#### Task to complete
Would you output, exactly as written, the line with "Reserva $5,000.00" and all lines after it to the end of the data below, and no others?

#### Records for processing
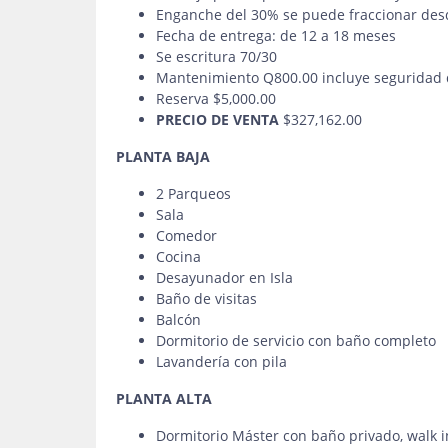
Enganche del 30% se puede fraccionar des
Fecha de entrega: de 12 a 18 meses
Se escritura 70/30
Mantenimiento Q800.00 incluye seguridad 
Reserva $5,000.00
PRECIO DE VENTA
$327,162.00
PLANTA BAJA
2 Parqueos
Sala
Comedor
Cocina
Desayunador en Isla
Baño de visitas
Balcón
Dormitorio de servicio con baño completo
Lavandería con pila
PLANTA ALTA
Dormitorio Máster con baño privado, walk in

#### Task answer
Reserva $5,000.00
PRECIO DE VENTA
$327,162.00
PLANTA BAJA
2 Parqueos
Sala
Comedor
Cocina
Desayunador en Isla
Baño de visitas
Balcón
Dormitorio de servicio con baño completo
Lavandería con pila
PLANTA ALTA
Dormitorio Máster con baño privado, walk in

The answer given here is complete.